WHAT YOU NEED TO DO:
Print nothing beyond the line with "Retirement Savings: We": every line from the beginning of the data up to it, that line included, and no pictures.

┌─ SOURCE INFORMATION

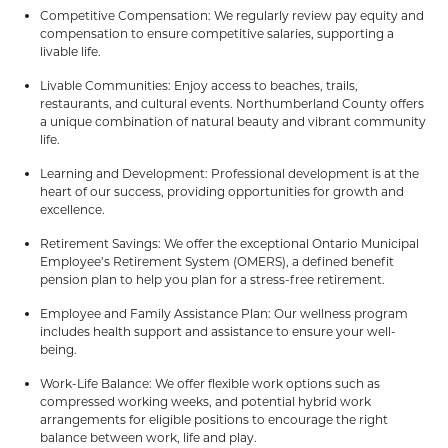
Competitive Compensation: We regularly review pay equity and
compensation to ensure competitive salaries, supporting a
livable life.
Livable Communities: Enjoy access to beaches, trails,
restaurants, and cultural events. Northumberland County offers
a unique combination of natural beauty and vibrant community
life.
Learning and Development: Professional development is at the
heart of our success, providing opportunities for growth and
excellence.
Retirement Savings: We offer the exceptional Ontario Municipal
Employee’s Retirement System (OMERS), a defined benefit
pension plan to help you plan for a stress-free retirement.
Employee and Family Assistance Plan: Our wellness program
includes health support and assistance to ensure your well-
being.
Work-Life Balance: We offer flexible work options such as
compressed working weeks, and potential hybrid work
arrangements for eligible positions to encourage the right
balance between work, life and play.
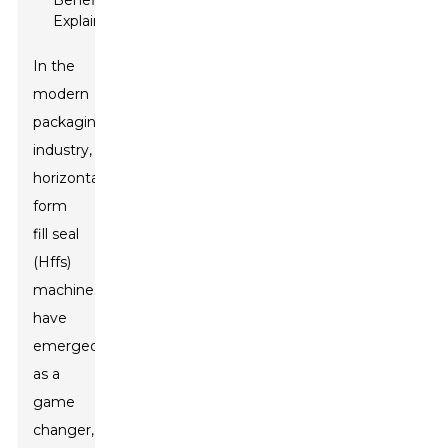
In the
modern
packaging
industry,
horizontal
form
fill seal
(Hffs)
machines
have
emerged
as a
game
changer,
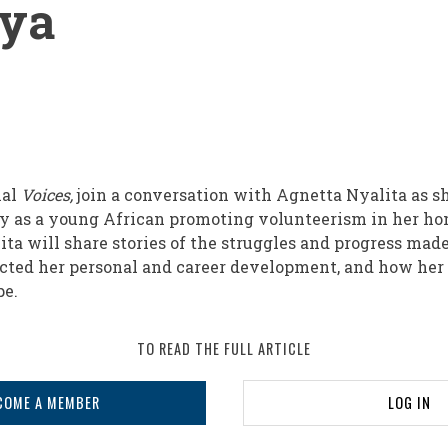
nya
nal
Voices,
join a conversation with Agnetta Nyalita as s
ey as a young African promoting volunteerism in her h
ita will share stories of the struggles and progress mad
cted her personal and career development, and how her 
ape.
TO READ THE FULL ARTICLE
sm
COME A MEMBER
LOG IN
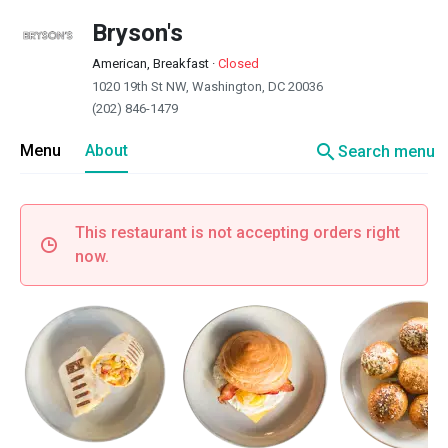
Bryson's
American, Breakfast
·
Closed
1020 19th St NW, Washington, DC 20036
(202) 846-1479
search
Menu
About
Search menu
This restaurant is not accepting orders right
now.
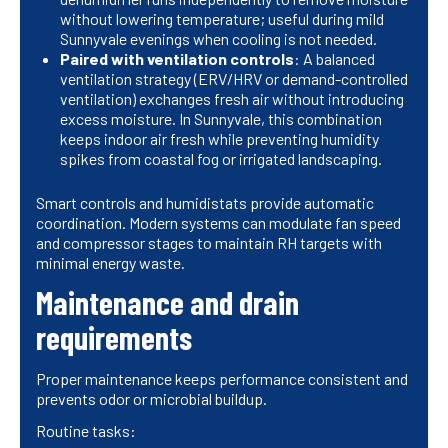
without lowering temperature; useful during mild
Sunnyvale evenings when cooling is not needed.
Paired with ventilation controls
: A balanced
ventilation strategy (ERV/HRV or demand-controlled
ventilation) exchanges fresh air without introducing
excess moisture. In Sunnyvale, this combination
keeps indoor air fresh while preventing humidity
spikes from coastal fog or irrigated landscaping.
Smart controls and humidistats provide automatic
coordination. Modern systems can modulate fan speed
and compressor stages to maintain RH targets with
minimal energy waste.
Maintenance and drain
requirements
Proper maintenance keeps performance consistent and
prevents odor or microbial buildup.
Routine tasks:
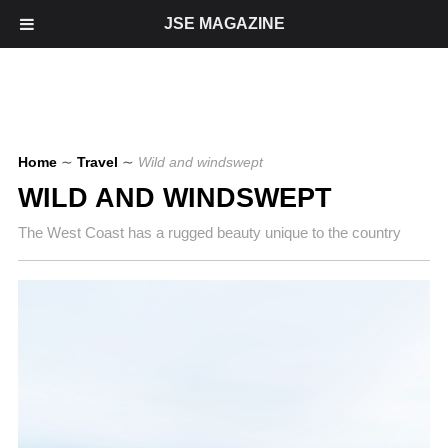
JSE MAGAZINE
Home
∼
Travel
∼
Wild and windswept
WILD AND WINDSWEPT
The West Coast has a rugged beauty unique to the country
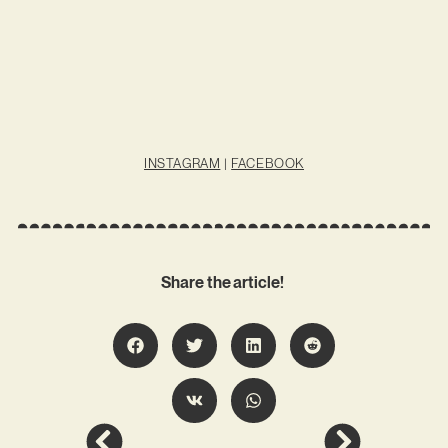
INSTAGRAM
|
FACEBOOK
Share the article!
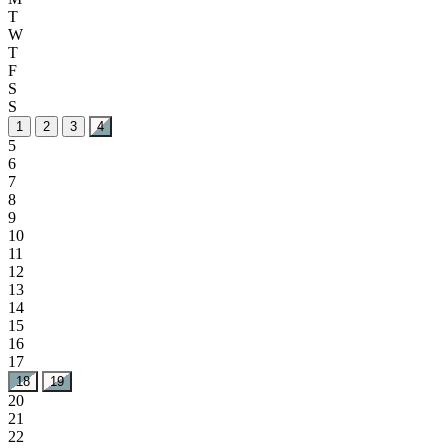
T
W
T
F
S
S
1
2
3
4
5
6
7
8
9
10
11
12
13
14
15
16
17
18
19
20
21
22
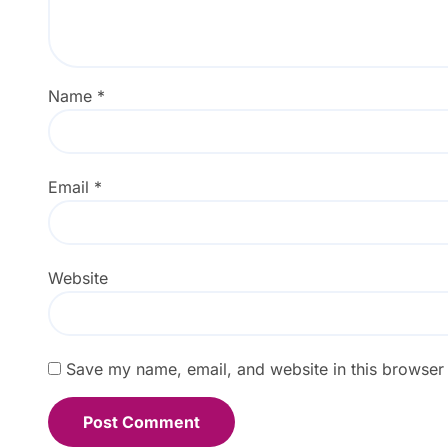
Name
*
Email
*
Website
Save my name, email, and website in this browser 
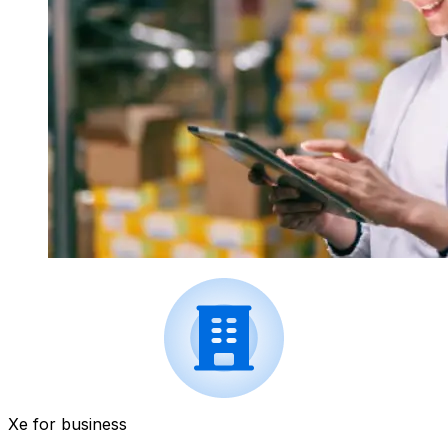
Xe for business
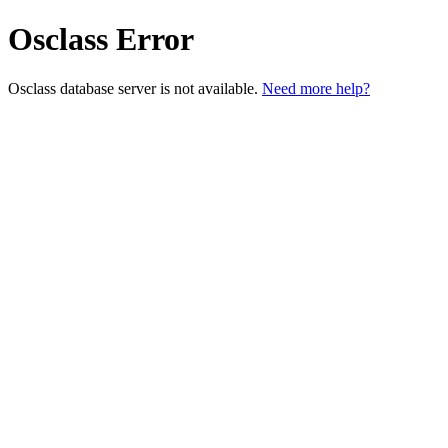
Osclass Error
Osclass database server is not available.
Need more help?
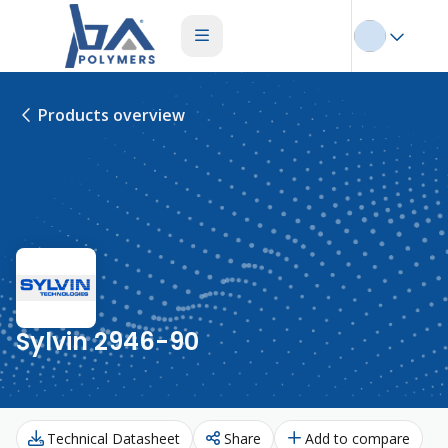
Products overview
Sylvin 2946-90
Technical Datasheet
Share
Add to compare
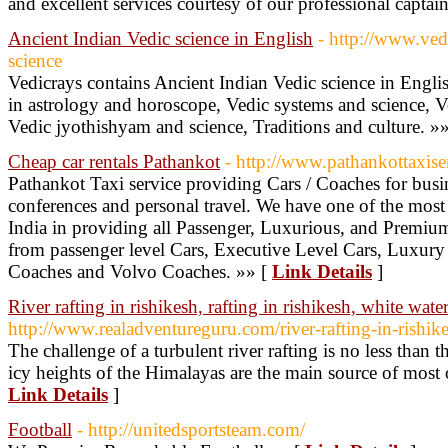
and excellent services courtesy of our professional captai
Ancient Indian Vedic science in English
- http://www.ved
science
Vedicrays contains Ancient Indian Vedic science in Englis
in astrology and horoscope, Vedic systems and science, Ve
Vedic jyothishyam and science, Traditions and culture. »
Cheap car rentals Pathankot
- http://www.pathankottaxise
Pathankot Taxi service providing Cars / Coaches for busine
conferences and personal travel. We have one of the most
India in providing all Passenger, Luxurious, and Premium 
from passenger level Cars, Executive Level Cars, Luxur
Coaches and Volvo Coaches. »» [
Link Details
]
River rafting in rishikesh, rafting in rishikesh, white water
http://www.realadventureguru.com/river-rafting-in-rishik
The challenge of a turbulent river rafting is no less than
icy heights of the Himalayas are the main source of most o
Link Details
]
Football
- http://unitedsportsteam.com/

└─

THE ANSWER:
Competitive Compensation: We regularly review pay equity and
compensation to ensure competitive salaries, supporting a
livable life.
Livable Communities: Enjoy access to beaches, trails,
restaurants, and cultural events. Northumberland County offers
a unique combination of natural beauty and vibrant community
life.
Learning and Development: Professional development is at the
heart of our success, providing opportunities for growth and
excellence.
Retirement Savings: We offer the exceptional Ontario Municipal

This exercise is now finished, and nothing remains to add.